JEPSEN

PDF download

jetcd 0.8.2

Kyle Kingsbury
2024-08-08

Jetcd is the official Java client library for the etcd coordination service. We show that jetcd contains an improper retry mechanism which allows transactions to execute multiple times, or to appear to fail but actually succeed. To users, these behaviors may appear as lost update, circular information flow, and aborted read. These issues have been outstanding for two and a half years. No patch is available, but disabling the retry mechanism is straightforward. This work was performed independently by Jepsen without compensation, and conducted in accordance with the Jepsen ethics policy.

1 Background

Etcd is a coordination service designed to offer Strict Serializable reads, writes, and micro-transactions over a small, in-memory key-value store. In 2022, Jepsen re-tested etcd as a part of a private engagement covering an assortment of databases. We reported several issues to the etcd team during that engagement. Some of those issues remained unresolved, and the etcd team periodically speculated as to possible causes, asking for Jepsen’s assistance.

In July 2024, Jepsen performed an independent investigation1 to identify the cause of some of these issues, and traced them to a bug in jetcd, the official etcd client library for the Java programming language. In short: jetcd incorrectly retries non-idempotent requests which may have actually succeeded, leading to a variety of serious invariant violations. We present those behaviors here.

2 Test Design

We expanded upon the test harness written for etcd 3.4.3 in 2020. Our workloads and faults were essentially unchanged from that analysis. We focused on the list-append and wr-register workloads, which consist respectively of transactions reading and appending unique values to lists of integers, and transactions which read and write integer registers. Our sole fault was process crashes, induced by kill -9.

This work focused on the jetcd client library, not etcd itself. We evaluated jetcd 0.5.0, 0.6.0, and 0.8.2. Jepsen provides built-in support for capturing packets from database nodes using tcpdump.
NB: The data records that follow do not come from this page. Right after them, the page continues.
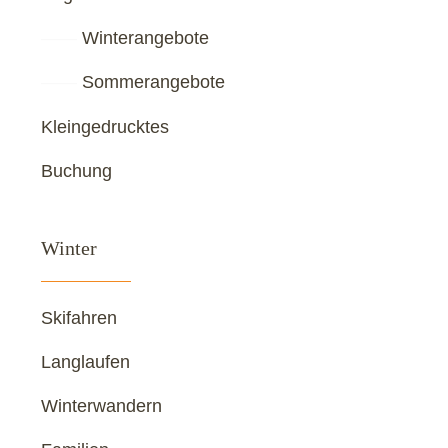
——
Winterangebote
——
Sommerangebote
Kleingedrucktes
Buchung
Winter
Skifahren
Langlaufen
Winterwandern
We used Wireshark, a network protocol analyzer, to trace exactly what messages the client sent over the wire. Wireshark includes HTTP2 and Protocol Buffer analyzers which understand etcd’s wire protocol. The Protocol Buffers specification files are available from etcd.

3 Results

When an application makes a single call to (e.g.) Txn.commit(), jetcd may automatically retry, sending multiple copies of the network request. This is fine when the client can prove the first request could never execute, or that the request is idempotent. However, jetcd retries requests in unsafe contexts, like non-idempotent transactions which have been sent over the wire. This manifests as several kinds of safety violations when processes crash or the network loses messages.

3.1 Lost Update

Consider this this wr-register test run, which contains the following three transactions executed around the time one of the etcd servers crashed. First, transaction T0 set key 3731 to 11. Then transactions T1 and T2 both read value 11, and overwrote it with values 20 and 17, respectively:

T0: [[:w 3731 11] [:w 3732 17]]
T1: [[:r 3731 11] [:w 3731 20] [:w 3733 5]]
T2: [[:r 3731 11] [:w 3731 17] [:r 3732 19]]
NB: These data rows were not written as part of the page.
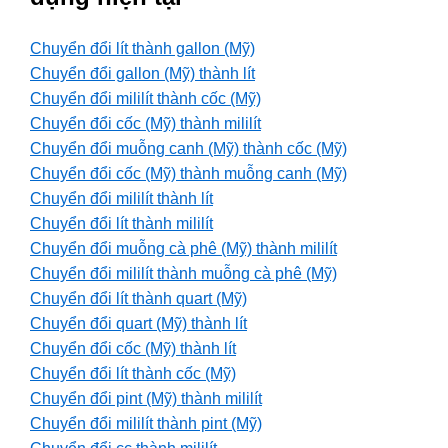
Chuyển đổi lít thành gallon (Mỹ)
Chuyển đổi gallon (Mỹ) thành lít
Chuyển đổi mililít thành cốc (Mỹ)
Chuyển đổi cốc (Mỹ) thành mililít
Chuyển đổi muỗng canh (Mỹ) thành cốc (Mỹ)
Chuyển đổi cốc (Mỹ) thành muỗng canh (Mỹ)
Chuyển đổi mililít thành lít
Chuyển đổi lít thành mililít
Chuyển đổi muỗng cà phê (Mỹ) thành mililít
Chuyển đổi mililít thành muỗng cà phê (Mỹ)
Chuyển đổi lít thành quart (Mỹ)
Chuyển đổi quart (Mỹ) thành lít
Chuyển đổi cốc (Mỹ) thành lít
Chuyển đổi lít thành cốc (Mỹ)
Chuyển đổi pint (Mỹ) thành mililít
Chuyển đổi mililít thành pint (Mỹ)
Writes in this workload are always unique: no other transaction wrote 11 to key 3731. From the client’s perspective, this behavior is indistinguishable from lost update:2 T1 and T2 both read the version of key 3731 that T0 wrote, and overwrote it. Since neither observed the other’s write, one of their updates has effectively been silently discarded.

Packet capture reveals that T0’s single call to Txn.commit() caused two separate network requests: one 29.10 seconds into the test, and a second at 31.94 seconds. The client submitted these on separate TCP connections, and constructed different HTTP2 headers for them, but their payloads were identical. Each set key 3731’s value to 11 (and key 3732’s value to 17).

Because jetcd secretly submitted T0 twice, transactions T1 and T2 actually interacted with two different versions of key 3731. The first copy of T0 produced version 6 of key 3731 at revision 54505. Transaction T1 read and overwrote that version at revision 54507. Two seconds later jetcd submitted a second copy of T0, which blindly overwrote key 3731 with value 11 again—this time producing version 19, at revision 55104. Then T2 read and overwrote this second version of value 11 with value 17.

Lost update is prohibited by Read Committed, Snapshot Isolation, and Serializable. It should not happen in etcd, which is intended to offer at least Serializable consistency.

3.2 Circular Information Flow

Client retries can also cause circular information flow. Take for example this wr-register run, which contains the following cycle:

Each of these transactions appears to read the other’s writes. The top set key 3115 to 11, which was read by the middle transaction. That transaction set key 3114 to 9, which wass read by the bottom transaction. The bottom transaction set key 3107 to 28, which was read by the top transaction. This is Adya’s G1c: circular information flow. G1c should be impossible in any Read Committed system, not to mention a Serializable one. This too is a serious violation of etcd’s guarantees.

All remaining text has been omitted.